Secretary Napolitano has spent considerable time of late getting in front of higher education leaders and students. From her speech at Harvard’s Kennedy School on resilience to meeting with nearly ten university presidents, a significant portion of her valuable time has been spent talking about DHS and the homeland security community’s critical needs that will have to be satisfied by the next generation’s workforce.
The need and demand for a highly skilled and qualified homeland workforce is tremendous. We need workers to safeguard our cyber networks, public health professionals to help our communities monitor and respond to biological events, and other technically demanding positions that can make our infrastructures safer and more resilient to all-hazards. The fact that the Secretary and other members of her leadership team have taken the time to do these meetings says a lot about their priorities. Each of them, like their predecessors in the Bush Administration, recognize that they only have their jobs for a defined period, and it is extremely important in the time they have to make investments in assets that bode well for the department as well as the nation’s future.
Education is an investment that has never failed anyone; however, though DHS’ education investments (e.g., through the S&T-sponsored University Centers of Excellence Program, graduate fellowships, etc.) and the department’s public and private exchanges are significant and promising, its investments are only reaching the leaves at top of the plant while overlooking the nourishment of its roots. By roots I mean K-12 education.
We cannot hope to build a resilient society and create a culture of preparedness if we do not look after the roots of our nation’s educational system. Every Administration, including the current one, has offered plans and strategies for addressing the increasing gaps our nation has when it comes to highly technical jobs. Friendly and unfriendly nations (e.g., China, India, Pakistan and others) produce more engineers and scientists per year than we can forge in a single generation.
Additionally when you look at America’s universities, a significant number of students enrolled in the highly technical disciplines are foreign born and are increasingly taking their newfound skills to places other than the United States. Our country’s economic and national security is imperiled when this occurs and so is our homeland security.
That has to change and investing in America’s K-12 teachers is a way to do it.
There is an imperative need for our country to invest in the educational structures that enable students to get into higher education institutions in the first place. That comes from putting money into the training and compensation for K-12 teachers, especially those in the science, technology, engineering and mathematics disciplines.
Without a technically sound society, successful preparedness and mitigation cannot occur. It should be noted that at the core of every homeland hazard is science and technology. Whether natural or human-caused disasters, every threat originates from some scientific or technological phenomenon. While politics, history and economics may be the first things that people think of when one of these unfortunate incidents occurs, without some application of science or technology, none of these incidents occur.
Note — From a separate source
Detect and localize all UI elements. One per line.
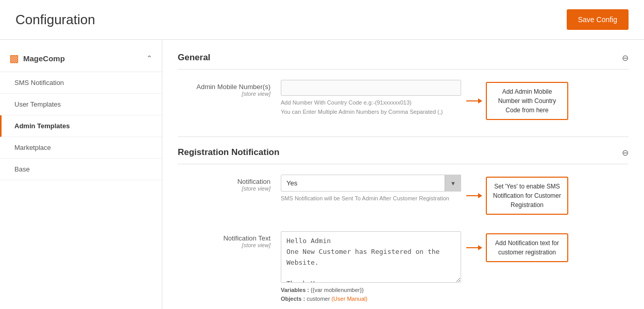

The same holds true for the solutions to these always present threats; they too are based in science and technology.
While federal investments by DHS and the Obama Administration have increased to attract new, technically versed talent to serve in critical areas, investments by these same parties into educators that can develop future talent are a must. The K-12 educational years are the foundation for interest, enthusiasm and technical competence; they prepare students for the rigors and challenges that come with higher education. Without such a foundation, the talent needed to serve our nation’s interests in major areas will be unfulfilled, leaving our preparedness and response abilities lacking.
It should also be recognized that all of DHS’ components and mission areas engage in public outreach to help the public better understand their respective roles. Matching these outreach efforts to the unique needs of educators can help build a culture of preparedness in rising generations of students. Let’s face facts – real homeland security occurs in places far from Washington DC and the Beltway. It occurs in the towns across the country facing hazards that are as similar as they are different from one another. Engaging educators in helping young minds understand the threats forges the creativity and resolve to mitigate them and be resilient.
As the Hart-Rudman Commission Report concluded in January 2001:
The inadequacies of our systems of research and education pose a greater threat to U.S. national security over the next quarter century than any potential conventional war that we might imagine. American national leadership must understand these deficiencies as threats to national security. If we do not invest heavily and wisely in rebuilding these two core strengths, America will be incapable of maintaining its global position long into the 21st century.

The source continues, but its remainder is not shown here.